Whichever lines of the entries hold the word "서비스를" should be identified and copied.

(Collected data)
#####

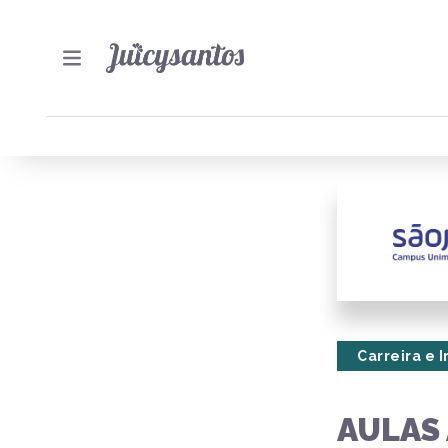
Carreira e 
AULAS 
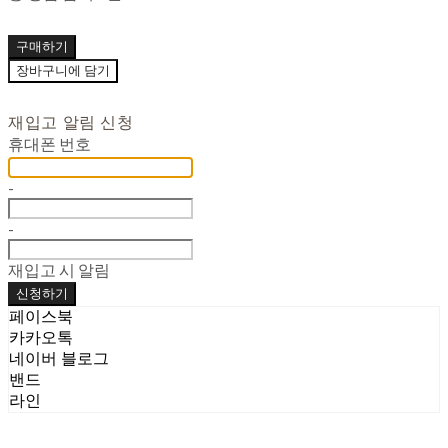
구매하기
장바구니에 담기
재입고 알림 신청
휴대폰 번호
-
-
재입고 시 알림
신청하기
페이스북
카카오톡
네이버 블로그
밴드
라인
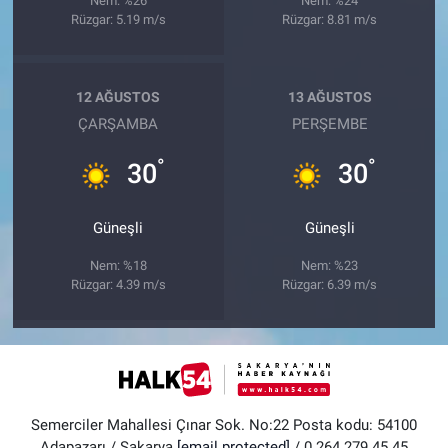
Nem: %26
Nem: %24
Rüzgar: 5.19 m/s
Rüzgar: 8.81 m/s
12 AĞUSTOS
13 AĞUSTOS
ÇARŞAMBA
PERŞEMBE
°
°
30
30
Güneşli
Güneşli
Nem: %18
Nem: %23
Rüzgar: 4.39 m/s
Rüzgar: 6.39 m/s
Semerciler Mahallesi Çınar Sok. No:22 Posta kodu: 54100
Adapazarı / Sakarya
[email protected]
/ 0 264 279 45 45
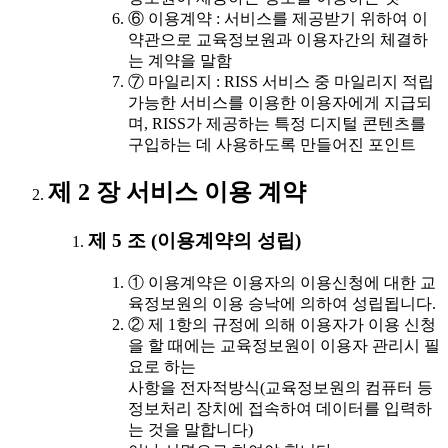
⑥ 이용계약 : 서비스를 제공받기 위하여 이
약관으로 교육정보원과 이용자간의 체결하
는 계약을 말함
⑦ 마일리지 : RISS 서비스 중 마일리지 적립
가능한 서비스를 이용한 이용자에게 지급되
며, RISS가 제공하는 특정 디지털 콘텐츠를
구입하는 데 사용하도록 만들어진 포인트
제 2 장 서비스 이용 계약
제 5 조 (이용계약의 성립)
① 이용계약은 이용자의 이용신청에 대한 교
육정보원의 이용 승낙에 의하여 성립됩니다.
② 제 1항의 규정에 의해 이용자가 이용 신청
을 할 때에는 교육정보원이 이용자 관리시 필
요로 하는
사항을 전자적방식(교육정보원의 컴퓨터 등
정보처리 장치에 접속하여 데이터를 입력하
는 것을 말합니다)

#####

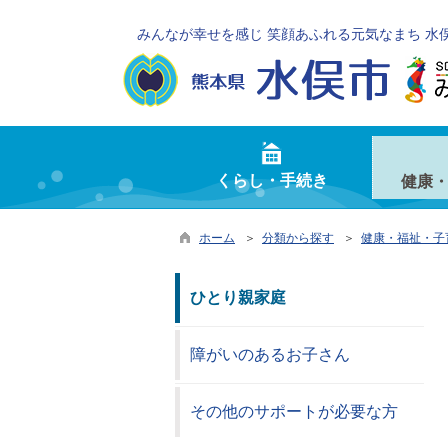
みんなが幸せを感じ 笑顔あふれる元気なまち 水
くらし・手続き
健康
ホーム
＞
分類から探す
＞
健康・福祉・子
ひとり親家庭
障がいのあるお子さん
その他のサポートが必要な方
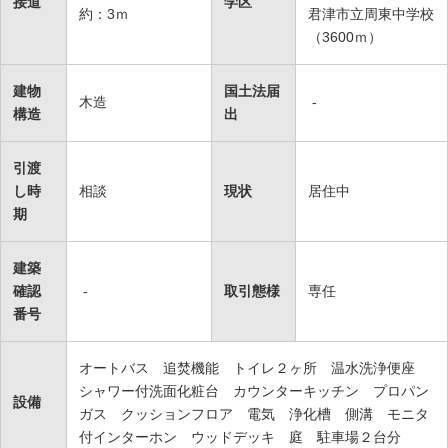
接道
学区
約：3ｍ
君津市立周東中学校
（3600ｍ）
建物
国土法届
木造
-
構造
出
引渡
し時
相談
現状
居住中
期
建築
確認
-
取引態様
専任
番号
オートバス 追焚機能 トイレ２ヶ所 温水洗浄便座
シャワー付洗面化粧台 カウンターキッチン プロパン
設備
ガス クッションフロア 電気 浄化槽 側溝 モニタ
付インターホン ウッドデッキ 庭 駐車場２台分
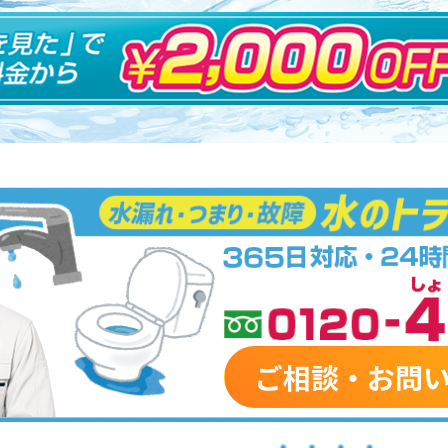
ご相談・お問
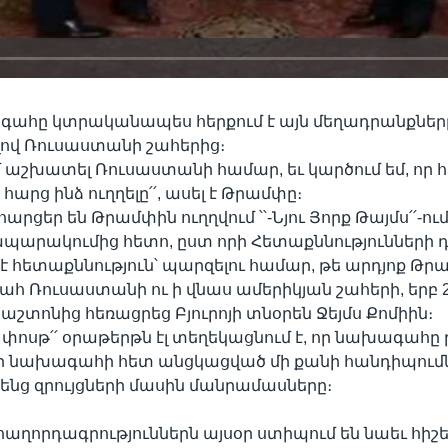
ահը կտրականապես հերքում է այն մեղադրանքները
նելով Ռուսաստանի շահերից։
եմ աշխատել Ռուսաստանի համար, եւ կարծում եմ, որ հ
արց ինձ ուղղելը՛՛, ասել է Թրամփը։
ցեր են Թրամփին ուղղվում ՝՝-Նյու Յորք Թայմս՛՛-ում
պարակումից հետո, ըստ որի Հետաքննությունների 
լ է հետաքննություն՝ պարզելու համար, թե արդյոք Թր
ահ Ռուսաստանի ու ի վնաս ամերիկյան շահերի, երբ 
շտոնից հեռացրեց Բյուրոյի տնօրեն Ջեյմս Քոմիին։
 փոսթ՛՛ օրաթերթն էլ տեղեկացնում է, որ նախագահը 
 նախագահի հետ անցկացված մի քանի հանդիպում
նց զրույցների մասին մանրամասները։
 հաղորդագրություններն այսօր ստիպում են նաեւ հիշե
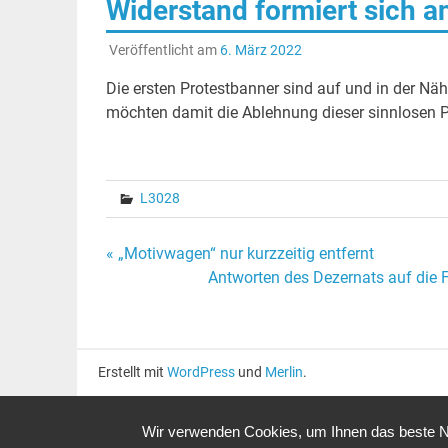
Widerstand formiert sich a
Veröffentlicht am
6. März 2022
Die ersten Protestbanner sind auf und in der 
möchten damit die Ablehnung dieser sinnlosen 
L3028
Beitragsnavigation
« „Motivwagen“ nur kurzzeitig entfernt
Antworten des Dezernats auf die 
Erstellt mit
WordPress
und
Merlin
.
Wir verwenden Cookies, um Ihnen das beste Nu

#####

◆ **Problem solution**
⑥ 이용계약 : 서비스를 제공받기 위하여 이
가능한 서비스를 이용한 이용자에게 지급되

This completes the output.